Tip 2: Check the Directories 

Providers with training in providing personalized care to LGBTQIA+ patients are often listed in professional directories that promote high standards of care for queer and trans patients. These directories are usually free and available online, making them easy to check.

Some of these organizations and directories include:  

  • The World Professional Association for Transgender Health (WPATH): WPATH’s mission includes promoting evidence-based care in transgender health, and they maintain standards of care for patients with gender dysphoria. A WPATH member provider will be familiar with these standards of care. ChristianaCare has several providers who are members of WPATH.  
  • GLMA: Health Professionals Advancing LGBTQ Equality (GLMA) is a national organization committed to ensuring health equity (which means that everyone has an equal opportunity to reach their highest level of health) for lesbian, gay, bisexual, transgender and queer communities. They maintain the LGBTQ+ Healthcare Directory, a free healthcare database of providers who understand the unique health needs of LGBTQ+ people in the United States and Canada.  
  • Healthcare Equality Index (HEI): Produced by the Human Rights Campaign, the HEI measures healthcare facilities’ policies and practices regarding equity and inclusive treatment of LGBTQ+ patients, visitors and employees. ChristianaCare is proud to have earned a perfect score of 100 and the designation of “LGBTQ+ Healthcare Equality Leader” from the HEI for eleven years in a row. 
  • PrEP Services Locator: Maintained by PleasePrEPMe, an organization that connects patients with providers offering lifesaving HIV-prevention medication, the PrEP Services Locator allows patients to search by zip code to find a place to receive consultation for a prescription.
  • You can find other HEI-rated facilities by using this interactive map. 
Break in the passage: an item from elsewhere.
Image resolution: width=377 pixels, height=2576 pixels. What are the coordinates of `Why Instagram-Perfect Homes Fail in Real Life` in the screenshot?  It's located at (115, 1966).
“I want patients to have all the resources they need to get what they need out of the healthcare system.”                          – Alex Waad, MA, NBC-HWC.
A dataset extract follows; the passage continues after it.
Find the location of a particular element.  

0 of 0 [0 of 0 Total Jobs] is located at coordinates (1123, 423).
Tip 3: Utilize Patient Relations  

As an LGBTQIA+ person, you may have already had bad experiences with non-affirming or under-educated healthcare providers in the past. If this happens to you again, know that you have options—and that large networks and individual providers alike both want to hear from you about your experience. 

You deserve a healthcare community that understands your medical needs and can treat you with expertise, kindness and affirmation, whether you’re going in for an annual checkup or seeking specialized care. Your care team is here to help. 
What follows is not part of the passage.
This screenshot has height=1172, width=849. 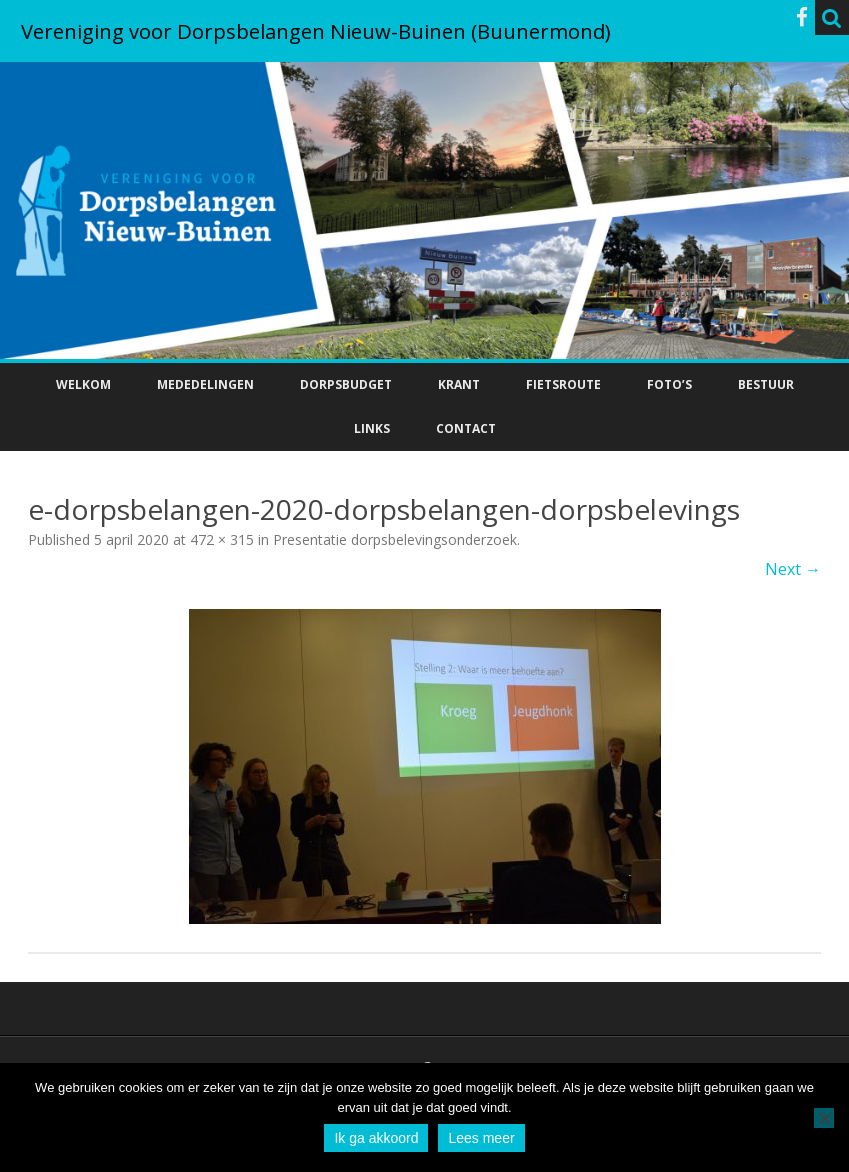 What do you see at coordinates (395, 539) in the screenshot?
I see `Presentatie dorpsbelevingsonderzoek` at bounding box center [395, 539].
For large medical groups, like a university medical center or other organization: If your first appointment doesn’t meet your needs or you have an issue to report, find out if the center has a Patient Relations team, like the one at ChristianaCare. Patient relations specialists are trained as advocates who can assist patients with communication and conflict resolution. They can also help you find a new provider in the group if your previous provider wasn’t the right fit 

For private providers or small practices without an affiliation to a large medical group: If your first meeting with a solo provider isn’t the right fit, the best next step is to return to Tips 1 and 2. Use the WPATH listings, HEI rankings or LGBTQ+ Healthcare Directory to see what other options exist in your area and check out their online reviews or word-of-mouth. If you feel comfortable doing so, you can also let your provider know why the interaction wasn’t a good fit for you. 

ChristianaCare’s Wilmington Hospital and Christiana Hospital have been named Leaders in LGBTQIA+ Healthcare Equality since 2012.


Dr. Brett E. Herb, DSW, LCSW (he/him) is the program manager for the Gender Wellness Program at ChristianaCare. He has been in clinical practice for over 25 years.  

Alex Waad, MA, NBC-HWC (they/he) is a health equity program manager and clinical health coach at ChristianaCare and a graduate research assistant in health behavior science and promotion at the University of Delaware.